The urn refers to a find in 1910, in the outlying area of Kriegwald, of a two-handled glass urn dating from the last third of the 1st century AD. The field tincture vert (green) and the three ears of wheat refer to agriculture, which is still practiced in the municipality today. The blue fleur-de-lis is a charge once borne by the collegiate chapter of Karden; Lieg is known to have belonged to this ecclesiastical institution as early as 1475. The charge in the third quarter, a wing, represents the Priory of Maria Engelport, a community of Norbertine canonesses regular. One notable member of the community was Margareta Kratz (c. 1430-c. 1532), who entered the canonry in 1450. She is honored as a Blessed by the Premonstratensian Order. Founded in 1275, the priory held an estate and a great deal of land in Lieg. These holdings were auctioned off in 1813, when the monastery was suppressed during the occupation of the city by France. The chalice in the fourth quarter is the attribute of St. Goar of Aquitaine, representing the municipality's and the church's patron saint, an honour that he is known to have held since 1656.

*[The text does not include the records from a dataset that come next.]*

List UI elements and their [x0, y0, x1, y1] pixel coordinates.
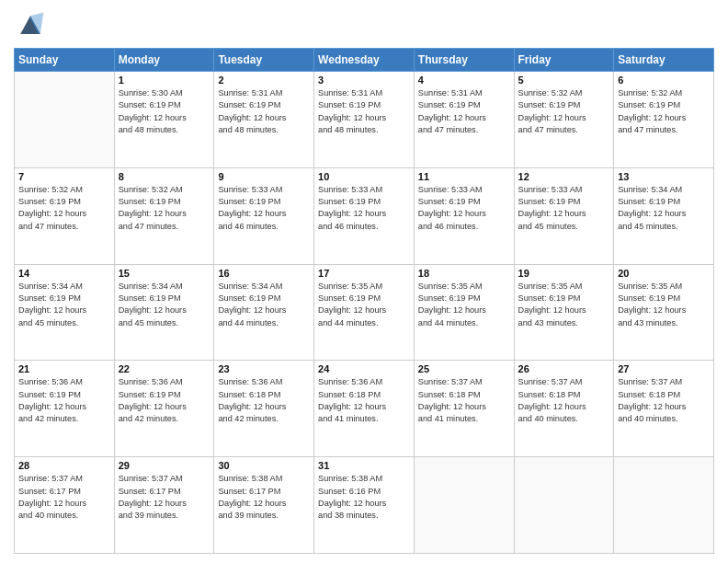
weekday-header-sunday: Sunday — [15, 49, 115, 72]
day-info: Sunrise: 5:32 AM Sunset: 6:19 PM Dayligh… — [18, 184, 110, 233]
day-cell: 3Sunrise: 5:31 AM Sunset: 6:19 PM Daylig… — [314, 72, 415, 168]
week-row-4: 21Sunrise: 5:36 AM Sunset: 6:19 PM Dayli… — [15, 361, 714, 457]
day-cell: 11Sunrise: 5:33 AM Sunset: 6:19 PM Dayli… — [414, 167, 514, 264]
day-cell: 9Sunrise: 5:33 AM Sunset: 6:19 PM Daylig… — [214, 167, 314, 264]
day-info: Sunrise: 5:34 AM Sunset: 6:19 PM Dayligh… — [119, 281, 210, 329]
day-info: Sunrise: 5:30 AM Sunset: 6:19 PM Dayligh… — [119, 87, 210, 136]
day-cell: 6Sunrise: 5:32 AM Sunset: 6:19 PM Daylig… — [614, 72, 714, 168]
day-cell: 10Sunrise: 5:33 AM Sunset: 6:19 PM Dayli… — [314, 167, 415, 264]
day-info: Sunrise: 5:32 AM Sunset: 6:19 PM Dayligh… — [119, 184, 210, 233]
day-info: Sunrise: 5:34 AM Sunset: 6:19 PM Dayligh… — [618, 184, 710, 233]
header — [14, 9, 714, 42]
day-info: Sunrise: 5:36 AM Sunset: 6:18 PM Dayligh… — [218, 376, 310, 425]
day-info: Sunrise: 5:37 AM Sunset: 6:17 PM Dayligh… — [119, 473, 210, 522]
day-cell: 12Sunrise: 5:33 AM Sunset: 6:19 PM Dayli… — [514, 167, 614, 264]
day-number: 19 — [518, 268, 610, 279]
day-info: Sunrise: 5:37 AM Sunset: 6:17 PM Dayligh… — [18, 473, 110, 522]
week-row-3: 14Sunrise: 5:34 AM Sunset: 6:19 PM Dayli… — [15, 264, 714, 361]
day-cell: 24Sunrise: 5:36 AM Sunset: 6:18 PM Dayli… — [314, 361, 415, 457]
day-number: 14 — [18, 268, 110, 279]
week-row-5: 28Sunrise: 5:37 AM Sunset: 6:17 PM Dayli… — [15, 457, 714, 554]
day-number: 15 — [119, 268, 210, 279]
week-row-1: 1Sunrise: 5:30 AM Sunset: 6:19 PM Daylig… — [15, 72, 714, 168]
day-cell: 29Sunrise: 5:37 AM Sunset: 6:17 PM Dayli… — [114, 457, 214, 554]
calendar: SundayMondayTuesdayWednesdayThursdayFrid… — [14, 48, 714, 554]
day-cell — [614, 457, 714, 554]
day-cell: 8Sunrise: 5:32 AM Sunset: 6:19 PM Daylig… — [114, 167, 214, 264]
day-cell: 21Sunrise: 5:36 AM Sunset: 6:19 PM Dayli… — [15, 361, 115, 457]
day-cell: 26Sunrise: 5:37 AM Sunset: 6:18 PM Dayli… — [514, 361, 614, 457]
weekday-header-monday: Monday — [114, 49, 214, 72]
day-cell: 7Sunrise: 5:32 AM Sunset: 6:19 PM Daylig… — [15, 167, 115, 264]
weekday-header-saturday: Saturday — [614, 49, 714, 72]
day-number: 28 — [18, 460, 110, 471]
day-info: Sunrise: 5:38 AM Sunset: 6:16 PM Dayligh… — [318, 473, 410, 522]
day-cell: 16Sunrise: 5:34 AM Sunset: 6:19 PM Dayli… — [214, 264, 314, 361]
day-number: 6 — [618, 75, 710, 86]
day-info: Sunrise: 5:31 AM Sunset: 6:19 PM Dayligh… — [218, 87, 310, 136]
day-info: Sunrise: 5:38 AM Sunset: 6:17 PM Dayligh… — [218, 473, 310, 522]
day-number: 30 — [218, 460, 310, 471]
day-number: 13 — [618, 171, 710, 182]
day-cell: 31Sunrise: 5:38 AM Sunset: 6:16 PM Dayli… — [314, 457, 415, 554]
day-info: Sunrise: 5:31 AM Sunset: 6:19 PM Dayligh… — [318, 87, 410, 136]
weekday-header-thursday: Thursday — [414, 49, 514, 72]
day-number: 23 — [218, 363, 310, 374]
day-cell: 5Sunrise: 5:32 AM Sunset: 6:19 PM Daylig… — [514, 72, 614, 168]
day-info: Sunrise: 5:35 AM Sunset: 6:19 PM Dayligh… — [418, 281, 510, 329]
day-number: 29 — [119, 460, 210, 471]
day-info: Sunrise: 5:33 AM Sunset: 6:19 PM Dayligh… — [518, 184, 610, 233]
day-info: Sunrise: 5:35 AM Sunset: 6:19 PM Dayligh… — [618, 281, 710, 329]
day-number: 12 — [518, 171, 610, 182]
day-cell — [15, 72, 115, 168]
day-info: Sunrise: 5:31 AM Sunset: 6:19 PM Dayligh… — [418, 87, 510, 136]
day-number: 7 — [18, 171, 110, 182]
day-cell: 23Sunrise: 5:36 AM Sunset: 6:18 PM Dayli… — [214, 361, 314, 457]
day-number: 16 — [218, 268, 310, 279]
day-cell: 20Sunrise: 5:35 AM Sunset: 6:19 PM Dayli… — [614, 264, 714, 361]
day-info: Sunrise: 5:36 AM Sunset: 6:19 PM Dayligh… — [119, 376, 210, 425]
day-info: Sunrise: 5:37 AM Sunset: 6:18 PM Dayligh… — [418, 376, 510, 425]
day-number: 2 — [218, 75, 310, 86]
day-number: 24 — [318, 363, 410, 374]
day-number: 25 — [418, 363, 510, 374]
day-number: 11 — [418, 171, 510, 182]
day-info: Sunrise: 5:35 AM Sunset: 6:19 PM Dayligh… — [318, 281, 410, 329]
day-cell: 14Sunrise: 5:34 AM Sunset: 6:19 PM Dayli… — [15, 264, 115, 361]
weekday-header-tuesday: Tuesday — [214, 49, 314, 72]
day-cell: 18Sunrise: 5:35 AM Sunset: 6:19 PM Dayli… — [414, 264, 514, 361]
day-number: 20 — [618, 268, 710, 279]
day-info: Sunrise: 5:37 AM Sunset: 6:18 PM Dayligh… — [618, 376, 710, 425]
day-cell: 19Sunrise: 5:35 AM Sunset: 6:19 PM Dayli… — [514, 264, 614, 361]
week-row-2: 7Sunrise: 5:32 AM Sunset: 6:19 PM Daylig… — [15, 167, 714, 264]
logo — [14, 9, 51, 42]
day-info: Sunrise: 5:34 AM Sunset: 6:19 PM Dayligh… — [18, 281, 110, 329]
day-cell: 27Sunrise: 5:37 AM Sunset: 6:18 PM Dayli… — [614, 361, 714, 457]
day-cell — [414, 457, 514, 554]
day-cell: 15Sunrise: 5:34 AM Sunset: 6:19 PM Dayli… — [114, 264, 214, 361]
day-cell: 4Sunrise: 5:31 AM Sunset: 6:19 PM Daylig… — [414, 72, 514, 168]
day-number: 5 — [518, 75, 610, 86]
day-number: 4 — [418, 75, 510, 86]
day-info: Sunrise: 5:35 AM Sunset: 6:19 PM Dayligh… — [518, 281, 610, 329]
day-number: 18 — [418, 268, 510, 279]
day-number: 27 — [618, 363, 710, 374]
day-info: Sunrise: 5:36 AM Sunset: 6:18 PM Dayligh… — [318, 376, 410, 425]
day-info: Sunrise: 5:32 AM Sunset: 6:19 PM Dayligh… — [518, 87, 610, 136]
page: SundayMondayTuesdayWednesdayThursdayFrid… — [0, 0, 728, 563]
day-info: Sunrise: 5:36 AM Sunset: 6:19 PM Dayligh… — [18, 376, 110, 425]
day-number: 9 — [218, 171, 310, 182]
day-number: 26 — [518, 363, 610, 374]
day-cell: 17Sunrise: 5:35 AM Sunset: 6:19 PM Dayli… — [314, 264, 415, 361]
day-number: 1 — [119, 75, 210, 86]
day-info: Sunrise: 5:33 AM Sunset: 6:19 PM Dayligh… — [218, 184, 310, 233]
weekday-header-row: SundayMondayTuesdayWednesdayThursdayFrid… — [15, 49, 714, 72]
day-number: 21 — [18, 363, 110, 374]
day-number: 3 — [318, 75, 410, 86]
day-number: 8 — [119, 171, 210, 182]
weekday-header-friday: Friday — [514, 49, 614, 72]
day-cell: 25Sunrise: 5:37 AM Sunset: 6:18 PM Dayli… — [414, 361, 514, 457]
day-number: 17 — [318, 268, 410, 279]
day-cell: 28Sunrise: 5:37 AM Sunset: 6:17 PM Dayli… — [15, 457, 115, 554]
day-info: Sunrise: 5:32 AM Sunset: 6:19 PM Dayligh… — [618, 87, 710, 136]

==Culture and sightseeing==

===Buildings===
The following are listed buildings or sites in Rhineland-Palatinate’s Directory of Cultural Monuments:
- Hauptstraße 22 – estate complex; timber-frame house, partly solid, earlier half of the 19th century, timber-frame barn, partly solid, late 19th century
- Hauptstraße 33 – Quereinhaus (a combination residential and commercial house divided for these two purposes down the middle, perpendicularly to the street); timber-frame building, partly slated, mansard roof, 18th century
- Hauptstraße 34 – timber-frame house, partly solid or slated, marked 1702, quite possibly from the 19th century
- Hauptstraße 40 – Quereinhaus; timber-frame building, partly slated, 18th century
- Hauptstraße 45 – Quereinhaus; timber-frame building, partly solid, about 1800; whole complex
- Kirchstraße – Saint Goar's Catholic Parish Church (Pfarrkirche St. Goar); aisleless church, marked 1764/65, west tower, marked 1790
- Ringstraße 15 – timber-frame house, partly solid, 18th century, upper-floor addition in the 19th century
- On Landesstraße (State Road) 108 – Saint Wendelin's Chapel (Wendelinuskapelle); quarrystone building, 1908
- Wayside chapel with cross – plastered building, inside, a wayside cross, 18th century

== Clubs ==
- Hunsrückmusikanten Lieg (musicians)
- Sport club
- Volunteer fire brigade
- Church choir
- Men's choir
- Frauengemeinschaft (Women's Association)

The Hunsrück-Mosel-Radweg, a cycle path, runs through the municipality.